### WORK TASK
Your answer must consist of the records exactly as given, with no pictures included.

━━━━━━

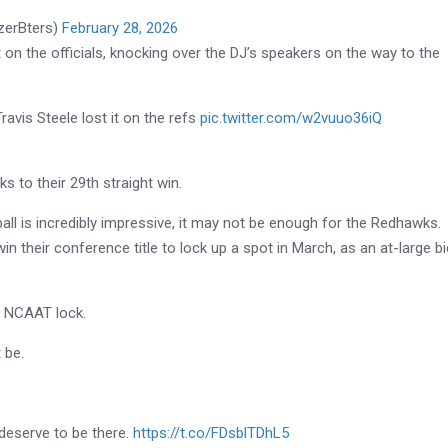
erBters)
February 28, 2026
it on the officials, knocking over the DJ’s speakers on the way to the
avis Steele lost it on the refs
pic.twitter.com/w2vuuo36iQ
 to their 29th straight win.
all is incredibly impressive, it may not be enough for the Redhawks.
win their conference title to lock up a spot in March, as an at-large bi
a NCAAT lock.
 be.
y deserve to be there.
https://t.co/FDsblTDhL5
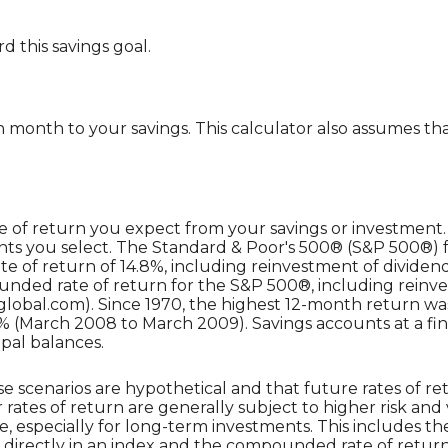
 this savings goal.
 month to your savings. This calculator also assumes th
 of return you expect from your savings or investment. T
ts you select. The Standard & Poor's 500® (S&P 500®) 
 of return of 14.8%, including reinvestment of dividen
ded rate of return for the S&P 500®, including reinve
global.com). Since 1970, the highest 12-month return w
(March 2008 to March 2009). Savings accounts at a finan
cipal balances.
e scenarios are hypothetical and that future rates of re
ates of return are generally subject to higher risk and v
, especially for long-term investments. This includes the
est directly in an index and the compounded rate of retur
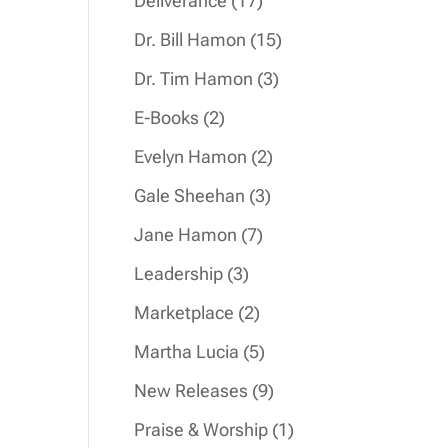
Deliverance
17
products
15
Dr. Bill Hamon
15
products
3
Dr. Tim Hamon
3
products
2
E-Books
2
products
2
Evelyn Hamon
2
products
3
Gale Sheehan
3
products
7
Jane Hamon
7
products
3
Leadership
3
products
2
Marketplace
2
products
5
Martha Lucia
5
products
9
New Releases
9
products
1
Praise & Worship
1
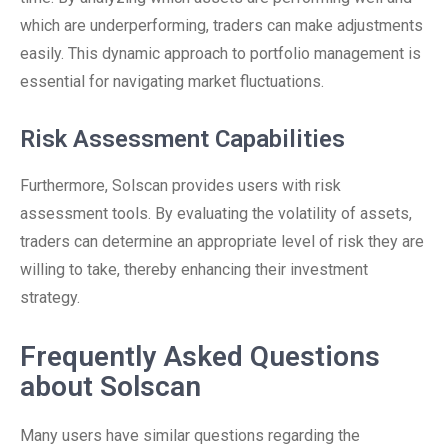
which are underperforming, traders can make adjustments
easily. This dynamic approach to portfolio management is
essential for navigating market fluctuations.
Risk Assessment Capabilities
Furthermore, Solscan provides users with risk
assessment tools. By evaluating the volatility of assets,
traders can determine an appropriate level of risk they are
willing to take, thereby enhancing their investment
strategy.
Frequently Asked Questions
about Solscan
Many users have similar questions regarding the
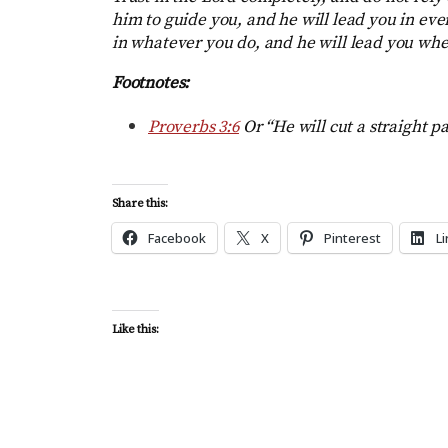
him to guide you, and he will lead you in e
in whatever you do, and he will lead you whe
Footnotes:
Proverbs 3:6
Or “He will cut a straight p
Share this:
Facebook
X
Pinterest
L
Like this:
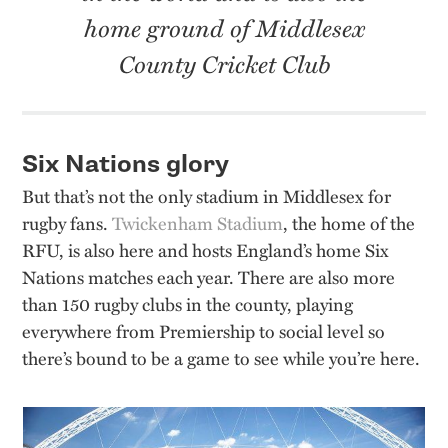
home ground of Middlesex
County Cricket Club
Six Nations glory
But that’s not the only stadium in Middlesex for
rugby fans.
Twickenham Stadium
, the home of the
RFU, is also here and hosts England’s home Six
Nations matches each year. There are also more
than 150 rugby clubs in the county, playing
everywhere from Premiership to social level so
there’s bound to be a game to see while you’re here.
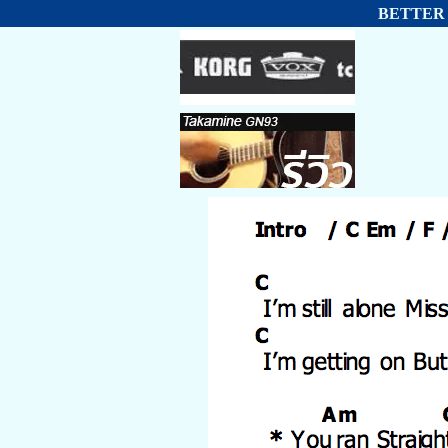
BETTER T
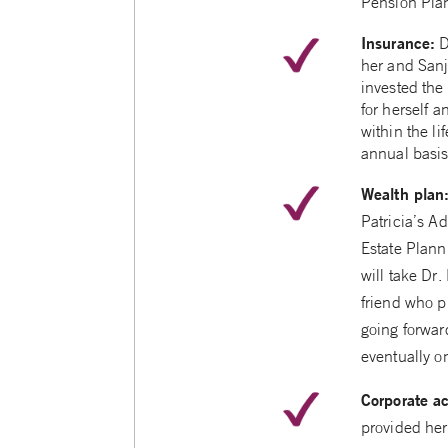
Pension Plan
Insurance:
D
her and Sanj
invested the 
for herself 
within the l
annual basis
Wealth plan
Patricia’s A
Estate Plann
will take Dr.
friend who p
going forward
eventually o
Corporate a
provided her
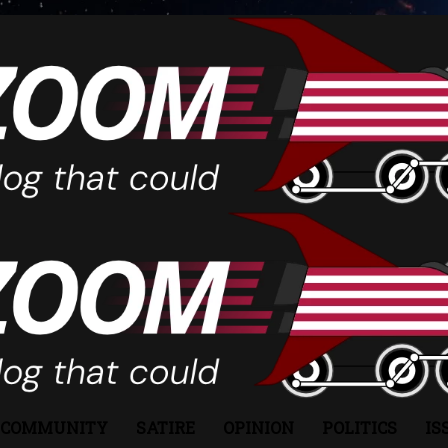
COMMUNITY
SATIRE
OPINION
POLITICS
IS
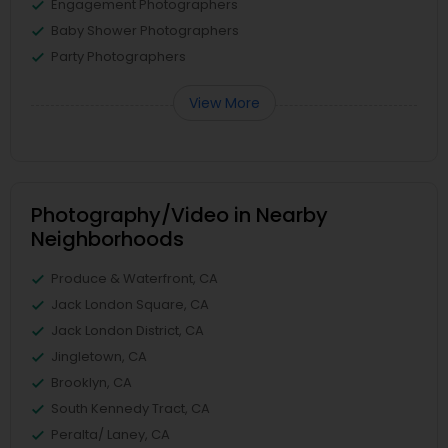
Engagement Photographers
Baby Shower Photographers
Party Photographers
View More
Photography/Video in Nearby
Neighborhoods
Produce & Waterfront, CA
Jack London Square, CA
Jack London District, CA
Jingletown, CA
Brooklyn, CA
South Kennedy Tract, CA
Peralta/ Laney, CA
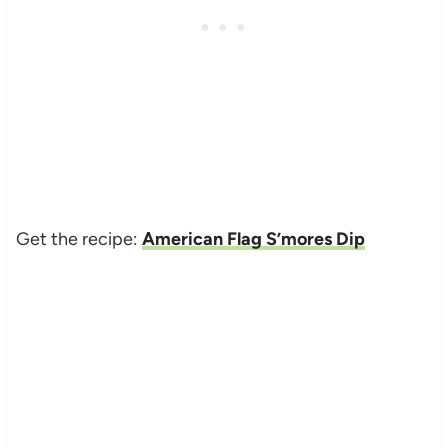
Get the recipe:
American Flag S’mores Dip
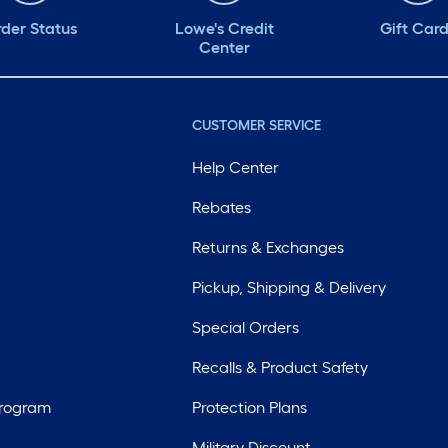
der Status
Lowe's Credit
Gift Car
Center
CUSTOMER SERVICE
Help Center
Rebates
Returns & Exchanges
Pickup, Shipping & Delivery
Special Orders
Recalls & Product Safety
Program
Protection Plans
Military Discount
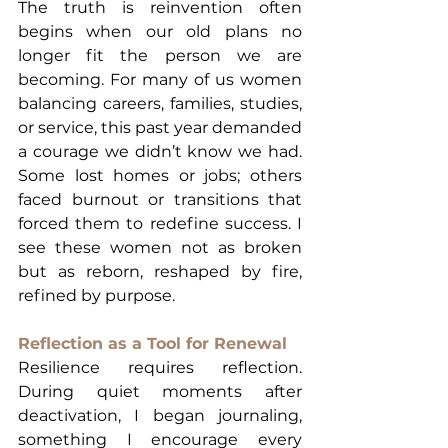
The truth is reinvention often 
begins when our old plans no 
longer fit the person we are 
becoming. For many of us women 
balancing careers, families, studies, 
or service, this past year demanded 
a courage we didn’t know we had. 
Some lost homes or jobs; others 
faced burnout or transitions that 
forced them to redefine success. I 
see these women not as broken 
but as reborn, reshaped by fire, 
refined by purpose.
Reflection as a Tool for Renewal
Resilience requires reflection. 
During quiet moments after 
deactivation, I began journaling, 
something I encourage every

━━━━━━

### SOLUTION
erBters)
February 28, 2026
it on the officials, knocking over the DJ’s speakers on the way to the
avis Steele lost it on the refs
pic.twitter.com/w2vuuo36iQ
 to their 29th straight win.
all is incredibly impressive, it may not be enough for the Redhawks.
win their conference title to lock up a spot in March, as an at-large bi
a NCAAT lock.
 be.
y deserve to be there.
https://t.co/FDsblTDhL5
 this savings goal.
 month to your savings. This calculator also assumes th
 of return you expect from your savings or investment. T
ts you select. The Standard & Poor's 500® (S&P 500®) 
 of return of 14.8%, including reinvestment of dividen
ded rate of return for the S&P 500®, including reinve
global.com). Since 1970, the highest 12-month return w
(March 2008 to March 2009). Savings accounts at a finan
cipal balances.
e scenarios are hypothetical and that future rates of re
ates of return are generally subject to higher risk and v
, especially for long-term investments. This includes the
est directly in an index and the compounded rate of retur
Deliverance
17
products
15
Dr. Bill Hamon
15
products
3
Dr. Tim Hamon
3
products
2
E-Books
2
products
2
Evelyn Hamon
2
products
3
Gale Sheehan
3
products
7
Jane Hamon
7
products
3
Leadership
3
products
2
Marketplace
2
products
5
Martha Lucia
5
products
9
New Releases
9
products
1
Praise & Worship
1
which are underperforming, traders can make adjustments
easily. This dynamic approach to portfolio management is
essential for navigating market fluctuations.
Risk Assessment Capabilities
Furthermore, Solscan provides users with risk
assessment tools. By evaluating the volatility of assets,
traders can determine an appropriate level of risk they are
willing to take, thereby enhancing their investment
strategy.
Frequently Asked Questions
about Solscan
Many users have similar questions regarding the
him to guide you, and he will lead you in e
in whatever you do, and he will lead you whe
Footnotes:
Proverbs 3:6
Or “He will cut a straight p
Share this:
Facebook
X
Pinterest
L
Like this:
home ground of Middlesex
County Cricket Club
Six Nations glory
But that’s not the only stadium in Middlesex for
rugby fans.
Twickenham Stadium
, the home of the
RFU, is also here and hosts England’s home Six
Nations matches each year. There are also more
than 150 rugby clubs in the county, playing
everywhere from Premiership to social level so
there’s bound to be a game to see while you’re here.
BETTER T
Pension Plan
Insurance:
D
her and Sanj
invested the 
for herself 
within the l
annual basis
Wealth plan
Patricia’s A
Estate Plann
will take Dr.
friend who p
going forward
eventually o
Corporate a
provided her
COMMUNITY
SATIRE
OPINION
POLITICS
IS
Engagement Photographers
Baby Shower Photographers
Party Photographers
View More
Photography/Video in Nearby
Neighborhoods
Produce & Waterfront, CA
Jack London Square, CA
Jack London District, CA
Jingletown, CA
Brooklyn, CA
South Kennedy Tract, CA
Peralta/ Laney, CA
Get the recipe:
American Flag S’mores Dip
der Status
Lowe's Credit
Gift Car
Center
CUSTOMER SERVICE
Help Center
Rebates
Returns & Exchanges
Pickup, Shipping & Delivery
Special Orders
Recalls & Product Safety
Program
Protection Plans
Military Discount
The truth is reinvention often 
begins when our old plans no 
longer fit the person we are 
becoming. For many of us women 
balancing careers, families, studies, 
or service, this past year demanded 
a courage we didn’t know we had. 
Some lost homes or jobs; others 
faced burnout or transitions that 
forced them to redefine success. I 
see these women not as broken 
but as reborn, reshaped by fire, 
refined by purpose.
Reflection as a Tool for Renewal
Resilience requires reflection. 
During quiet moments after 
deactivation, I began journaling, 
something I encourage every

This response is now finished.